Border Patrol statistics show that the agency is seeing a lot more OTMs recently. Apprehensions of them by the Border Patrol were 46,997 in FY 2011 and 94,532 in FY 2012.

My sense is that adding 20,000 Border Patrol agents, as is proposed in the version of S.744 passed by the Senate, is mostly overkill. More agents are needed, of course, but there will be the factor of diminishing returns. If the 20,000 could be added to the interior enforcement efforts, that would be meaningful, but Congress does not propose that.

Adding 4,000 agents at the borders between Mexico and Guatemala (and to a lesser extent) Belize, however, will make a terrific difference, even if the force is not as alert as our Border Patrol, and is corrupt to some extent. Mexico does little currently to guard those borders and 4,000 agents there would be very useful.

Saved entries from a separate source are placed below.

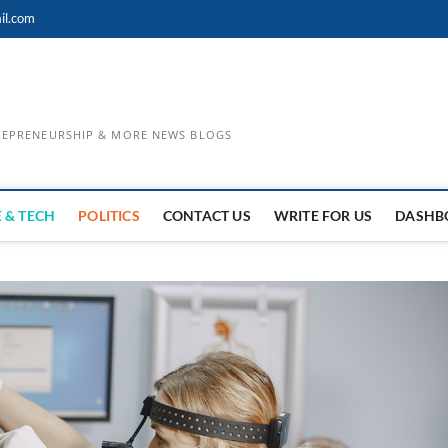
il.com
TREPRENEURSHIP & MORE NEWS BLOGS
 & TECH
POLITICS
CONTACT US
WRITE FOR US
DASHB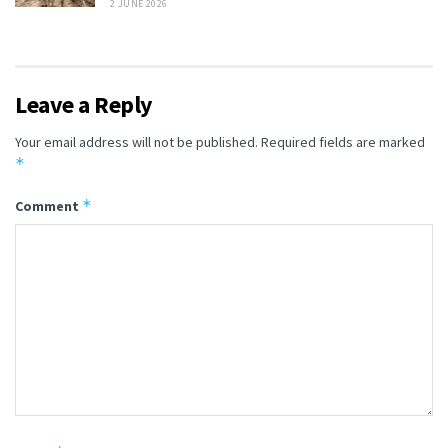
2 JUNE 2026
Leave a Reply
Your email address will not be published.
Required fields are marked
*
*
Comment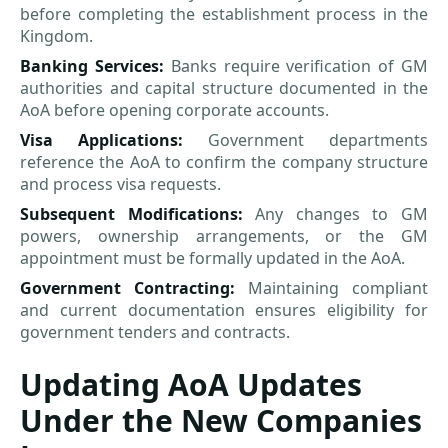
before completing the establishment process in the
Kingdom.
Banking Services:
Banks require verification of GM
authorities and capital structure documented in the
AoA before opening corporate accounts.
Visa Applications:
Government departments
reference the AoA to confirm the company structure
and process visa requests.
Subsequent Modifications:
Any changes to GM
powers, ownership arrangements, or the GM
appointment must be formally updated in the AoA.
Government Contracting:
Maintaining compliant
and current documentation ensures eligibility for
government tenders and contracts.
Updating AoA Updates
Under the New Companies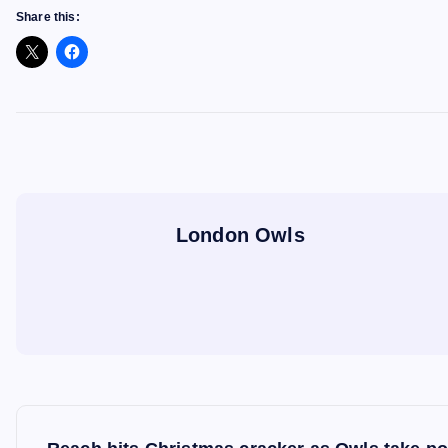
Share this:
London Owls
P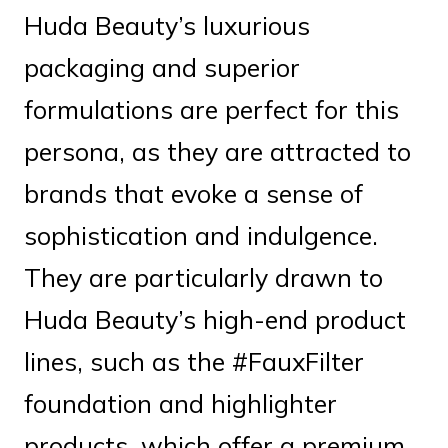
Huda Beauty’s luxurious
packaging and superior
formulations are perfect for this
persona, as they are attracted to
brands that evoke a sense of
sophistication and indulgence.
They are particularly drawn to
Huda Beauty’s high-end product
lines, such as the #FauxFilter
foundation and highlighter
products, which offer a premium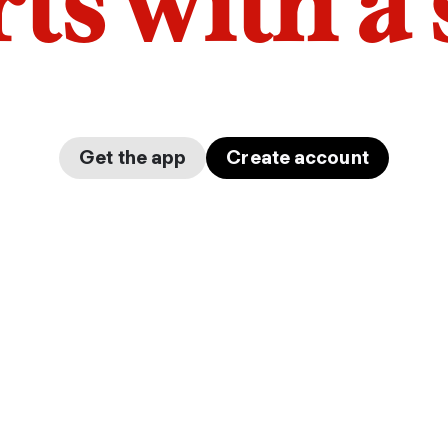
arts with a
Get the app
Create account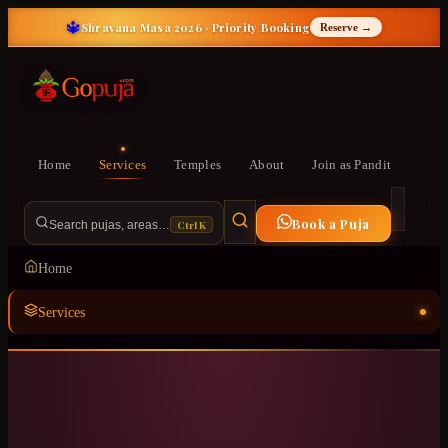
🔱
Shravana Masa 2026 · Priority Booking
Reserve →
Home
Services
Temples
About
Join as Pandit
Book a Puja
Ctrl K
Search pujas, areas…
Home
Services
Temples
ॐ
About
Join as Pandit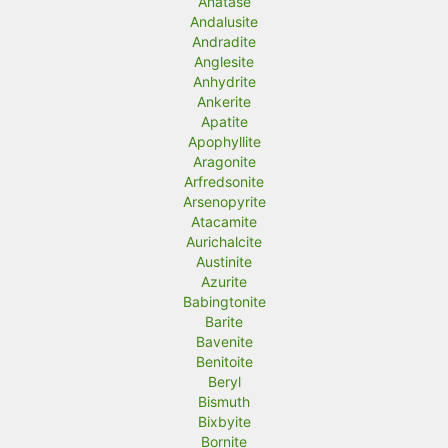
Anatase
Andalusite
e
e
Andradite
Anglesite
Anhydrite
Ankerite
Apatite
Apophyllite
Aragonite
Arfredsonite
Arsenopyrite
Atacamite
Aurichalcite
Austinite
Azurite
Babingtonite
Barite
Bavenite
Benitoite
Beryl
Bismuth
Bixbyite
Bornite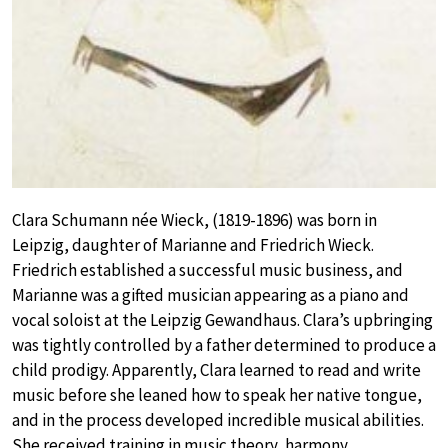
Clara Schumann née Wieck, (1819-1896) was born in
Leipzig, daughter of Marianne and Friedrich Wieck.
Friedrich established a successful music business, and
Marianne was a gifted musician appearing as a piano and
vocal soloist at the Leipzig Gewandhaus. Clara’s upbringing
was tightly controlled by a father determined to produce a
child prodigy. Apparently, Clara learned to read and write
music before she leaned how to speak her native tongue,
and in the process developed incredible musical abilities.
She received training in music theory, harmony,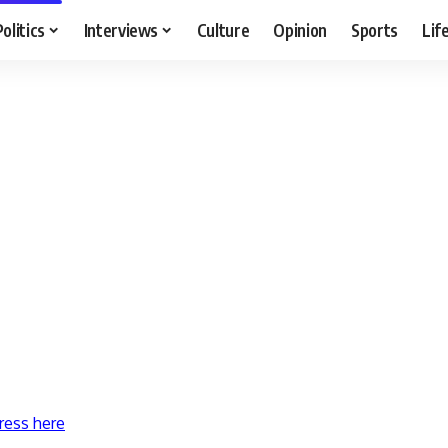
Politics
Interviews
Culture
Opinion
Sports
Lif
ress here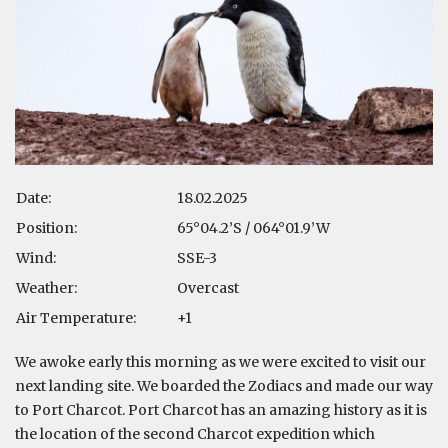
Date:
18.02.2025
Position:
65°04.2’S / 064°01.9’W
Wind:
SSE-3
Weather:
Overcast
Air Temperature:
+1
We awoke early this morning as we were excited to visit our
next landing site. We boarded the Zodiacs and made our way
to Port Charcot. Port Charcot has an amazing history as it is
the location of the second Charcot expedition which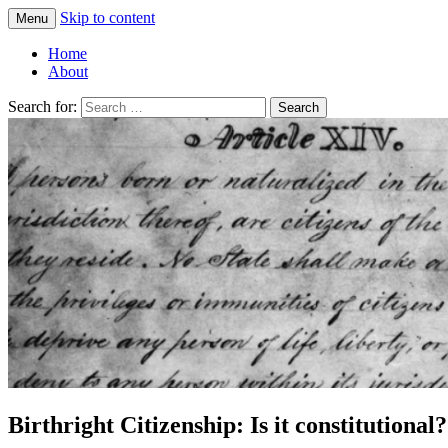
Skip to content
Menu
Greg Laden's Blog
Home
About
Search for:
Birthright Citizenship: Is it constitutional?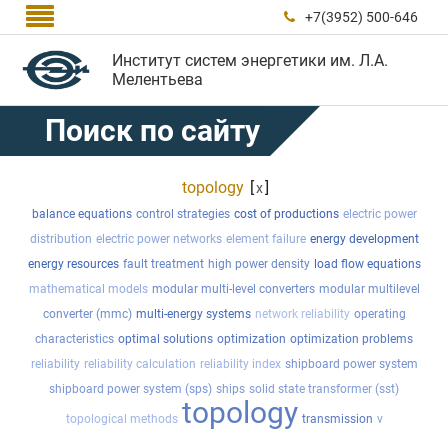

+7(3952) 500-646

Институт систем энергетики им. Л.А.
Мелентьева
Поиск по сайту
topology
[
]
x
balance equations
control strategies
cost of productions
electric power
distribution
electric power networks
element failure
energy development
energy resources
fault treatment
high power density
load flow equations
mathematical models
modular multi-level converters
modular multilevel
converter (mmc)
multi-energy systems
network reliability
operating
characteristics
optimal solutions
optimization
optimization problems
reliability
reliability calculation
reliability index
shipboard power system
shipboard power system (sps)
ships
solid state transformer (sst)
topology
topological methods
transmission
v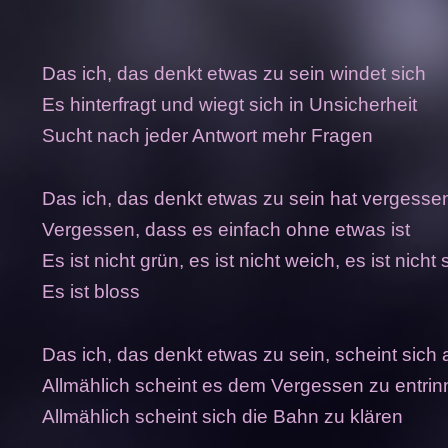
Das ich, das denkt etwas zu sein windet sich
Es hinterfragt und wiegt sich in Unsicherheit
Sucht nach jeder Antwort mehr Fragen
Das ich, das denkt etwas zu sein hat vergesse
Vergessen, dass es einfach ohne etwas ist
Es ist nicht grün, es ist nicht weich, es ist nicht 
Es ist bloss
Das ich, das denkt etwas zu sein, scheint sich 
Allmählich scheint es dem Vergessen zu entri
Allmählich scheint sich die Bahn zu klären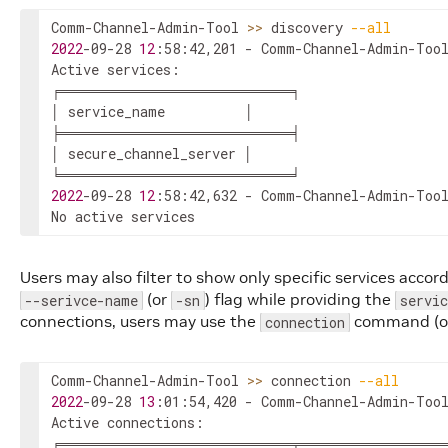
Comm-Channel-Admin-Tool 
>>
 discovery 
--all
2022
-09-28 
12
:58:42,201 - Comm-Channel-Admin-Tool
Active services:

╒═══════════════════════╕

│ service_name          │

╞═══════════════════════╡

│ secure_channel_server │

2022
-09-28 
12
:58:42,632 - Comm-Channel-Admin-Tool
No active services
Users may also filter to show only specific services accor
(or
) flag while providing the
--serivce-name
-sn
servi
connections, users may use the
command (
connection
Comm-Channel-Admin-Tool 
>>
 connection 
--all
2022
-09-28 
13
:01:54,420 - Comm-Channel-Admin-Tool
Active connections:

There is a precedent for this. As my colleague Jerry Kammer has reminded me, we send a lot of money to Mexico to help it control the drug trade. Why not pay the Mexican government something to help control the illegal-alien traffic through their country? Since the OTMs are not about to damage the Mexican economy, Mexico has little motivation to spend its money to help solve one of America's problems.

The Beast. Perhaps the most obvious manifestation of the laxness of enforcement at Mexico's lower border is the freight train called "The Beast", as the accompanying photograph shows.




OTMs and others risk their lives by riding this train north to the US-Mexico border, according to this illustrated article in London's May 1 Daily Mail. That there are many migrants riding on the top of these trains indicates that there is no law-enforcement at all on the part of Mexican authorities.

The train, also called "the Train of Death" because of its inherent dangers, starts its way north at the town of Arriaga, which is a little west of Tonala, shown on the map, and thus about 200 miles west of the Guatemalan border.



Removing illegal migrants from trains is something that our Border Patrol has down pat, there being several rail crossings from Mexico, including those at Brownsville, Laredo, El Paso, and Nogales. A few score Mexican Border Patrolmen or Marines, funded in the way I have proposed, could make sure that this train would move north without its illicit passengers.

Mexico's Southern Border. As the map shows, there is a jagged border between Guatemala and Mexico; it is some 540 miles long. (That's about a quarter of the length of the US-Mexico border.) I have not visited it (as I have Mexico's northern border), but it appears to have the usual characteristics of international borders — some parts of it are crossed more often than others.

My sense is that most of the traffic takes place over the southwestern part, which stands between the more populated parts of Guatemala and the terminus of "The Beast". There is another segment of the border, the straight line running some 120 miles to the west from Belize, that appears to be through jungle and probably is not used much. There appear to be no towns or villages near that part of the line. So most of the proposed 4,000 agents would be concentrated at the end of the border near the Pacific.

There is also 150 miles or so of border with Belize, mostly along the River Hondo. While there is some illegal migration to the United States from Belize, and some illegal migration through Belize from other nations, such as China, as we reported in an earlier blog, this part of the border is less worrisome.

Belize, the former British Honduras, is not as over-populated as other Central American nations and there is only a single port-of-entry between that country and Mexico, suggesting a fairly quiet border.

The International Politics. This proposal would involve not only negotiating a reasonably complex set of arrangements with Mexico, it would also entail working out repatriation arrangements with at least Guatemala, and possibly other Central American nations. There would need to be U.S.-funded transportation schemes to make sure that the OTMs stopped in Southern Mexico would be sent back to their home countries. Buses could be obtained reasonably, and the Mexican officers could ride the buses until they crossed into the next country.

Perhaps some funding to those other nations, such as greatly over-populated El Salvador, would have to be arranged. But whatever was spent would produce much more substantive gains for American immigration enforcement than simply adding more agents at our southern border.